Con la imposición de Gabriela Pedrali como candidata, el gobernador Ricardo Quintela juega su suerte en las elecciones legislativas. Si gana, su poder se consolida; si pierde, el traspié le pasará factura en sus dos últimos años de gestión en un mundo político dominado por Javier Milei.

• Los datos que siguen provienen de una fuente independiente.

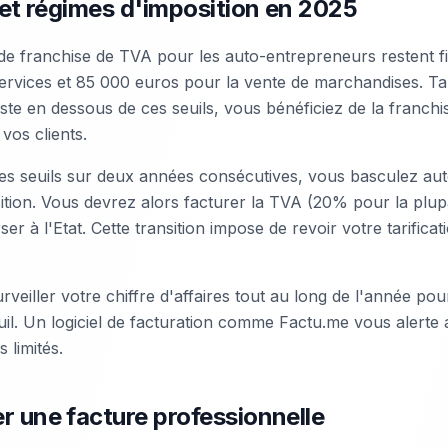
 et régimes d'imposition en 2025
 de franchise de TVA pour les auto-entrepreneurs restent 
services et 85 000 euros pour la vente de marchandises. Ta
este en dessous de ces seuils, vous bénéficiez de la franch
vos clients.
es seuils sur deux années consécutives, vous basculez au
ition. Vous devrez alors facturer la TVA (20% pour la plupa
rser à l'Etat. Cette transition impose de revoir votre tarific
surveiller votre chiffre d'affaires tout au long de l'année po
il. Un logiciel de facturation comme Factu.me vous alert
 limités.
 une facture professionnelle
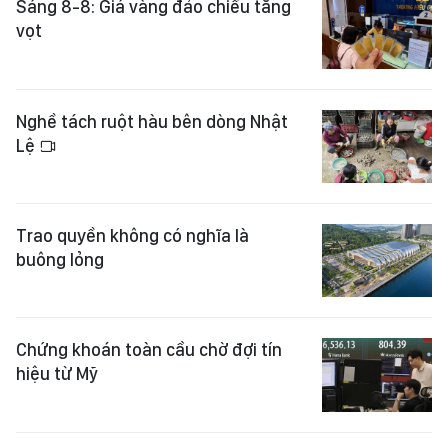
Sáng 8-8: Giá vàng đảo chiều tăng
vọt
Nghề tách ruột hàu bên dòng Nhật
Lệ
Trao quyền không có nghĩa là
buông lỏng
Chứng khoán toàn cầu chờ đợi tín
hiệu từ Mỹ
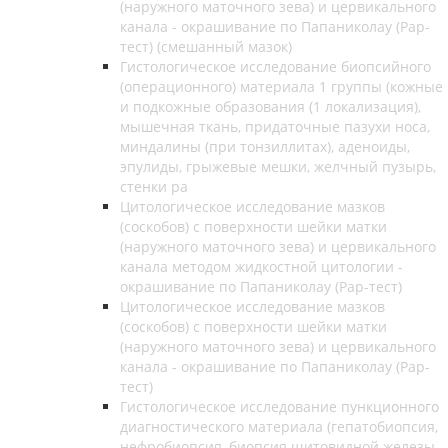
(наружного маточного зева) и цервикального
канала - окрашивание по Папаниколау (Рар-
тест) (смешанный мазок)
Гистологическое исследование биопсийного
(операционного) материала 1 группы (кожные
и подкожные образования (1 локализация),
мышечная ткань, придаточные пазухи носа,
миндалины (при тонзиллитах), аденоиды,
эпулиды, грыжевые мешки, желчный пузырь,
стенки ра
Цитологическое исследование мазков
(соскобов) с поверхности шейки матки
(наружного маточного зева) и цервикального
канала методом жидкостной цитологии -
окрашивание по Папаниколау (Рар-тест)
Цитологическое исследование мазков
(соскобов) с поверхности шейки матки
(наружного маточного зева) и цервикального
канала - окрашивание по Папаниколау (Рар-
тест)
Гистологическое исследование пункционного
диагностического материала (гепатобиопсия,
нефробиопсия, биопсия щитовидной железы,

En el ajedrez político de La Rioja, el gobernador Ricardo Quintela parece haber dejado de lado la cautela para jugar una partida de alto riesgo. Como en el casino, su apuesta es a todo o nada, a “matar o morir”. La jugada de alto riesgo: imponer a su exesposa, Gabriela Pedrali, como la única candidata del peronismo para la Cámara de Diputados de la Nación, una decisión que no admite discusión.
Al hacerlo, deja una “bulla” de descontento en el peronismo, que ve cómo el líder cierra el juego sin dar lugar a otros dirigentes.
La lógica de esta apuesta es tan audaz como arriesgada. Si la lista oficialista se impone en las elecciones de octubre, la victoria será, en esencia, una victoria personal de Quintela. El resultado no solo validará su liderazgo, sino que también le dará la razón frente a sus críticos internos. Un triunfo le permitiría entrar a sus dos últimos años de gobierno con un espaldarazo popular, fortaleciendo su poder y dándole la autoridad moral para seguir adelante con su proyecto. La victoria sería un trampolín para su proyecto político en la era del “post-quintelismo”.
Sin embargo, el riesgo de una derrota es enorme. Si el peronismo pierde, la caída golpeará directamente a Quintela. El revés electoral no solo sería una derrota para el partido, sino una derrota para el gobernador, debilitando su autoridad frente a los opositores internos y externos. La herida política sería grave y pasaría factura en sus últimos dos años de gestión. En un contexto de ajuste y hostilidad del gobierno de Javier Milei, una derrota en las urnas podría dejarlo sin margen de negociación, abriendo la puerta a una etapa de fragilidad política.
Quintela está dispuesto a asumir el riesgo. Sabe que si gana, su poder se consolida y su legado se fortalece. Pero si pierde, no solo el peronismo sufrirá, sino que su propio poder, construido con tanta disciplina, podría empezar a desvanecerse. En las elecciones legislativas, Quintela se juega no solo el futuro de su candidata, sino el destino de su propio gobierno y su legado político.